Kevin was only 19 when he dived into the murky waters of unmanned aviation technology training. Flying to South Africa then, he says he had no idea what that a single trip would do turnaround the trajectory of his career.
“I only had a holiday visa that was lasting about three months, but the entire training that I wanted to take part in was taking eight months…I opted to engage full-time and completed the course in three months,” he says. Growing up as a child of a pilot, all around Kevin were light drones as toys. This gave him an edge in his drone-knowledge-seeking venture. The 23-year-old is the co-founder of Dronector Training School.
“The Kenya School of Flying gave us funding and we repaid back through earnings from our academy,” he says.
Kevin, who is yet to complete his undergraduate degree in Business in Information Technology (BBIT), says growing up, his career path yo-yoed.
"Rome was not built in a day and neither was it built by one man. Invest in meaningful relationships. Never give up even when the going gets tough."

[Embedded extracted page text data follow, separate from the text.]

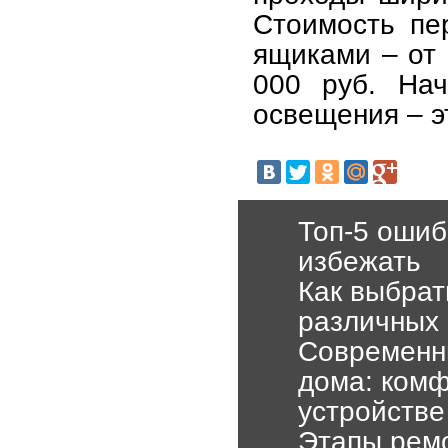
Стоимость пер
ящиками – от 
000 руб. Нач
освещения – э
Топ-5 ошиб
избежать
Как выбрат
различных
Современны
дома: комф
устройстве
Этапы ремо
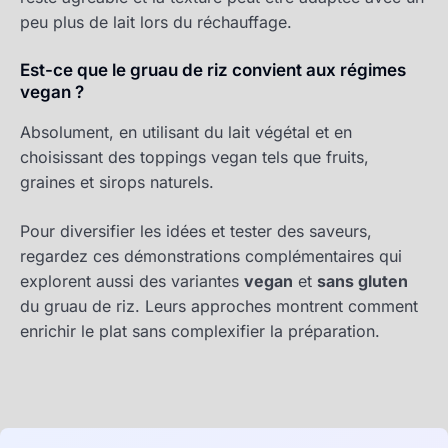
peu plus de lait lors du réchauffage.
Est-ce que le gruau de riz convient aux régimes
vegan ?
Absolument, en utilisant du lait végétal et en
choisissant des toppings vegan tels que fruits,
graines et sirops naturels.
Pour diversifier les idées et tester des saveurs,
regardez ces démonstrations complémentaires qui
explorent aussi des variantes
vegan
et
sans gluten
du gruau de riz. Leurs approches montrent comment
enrichir le plat sans complexifier la préparation.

“My career dreams changed a lot as any child’s should. From dreaming of becoming the president, to being a professional chef, to becoming a pilot and one of my personal favourites: becoming the first African Pope,” he says.
The turning point in his career was when he realised how untapped the drone industry in Kenya was, while pursuing his drone pilot’s license in Cape Town.
A few years ago, Kevin was appointed Kenya’s youngest Designated Flight Examiner by the Kenya Civil Aviation Authority at the age of 21. Thereafter, he founded his second company, Aerial Eye Africa.
His advice to young people who pursue overnight success? “Rome was not built in a day and neither was it built by one man. Invest in meaningful relationships. Never give up even when the going gets tough.”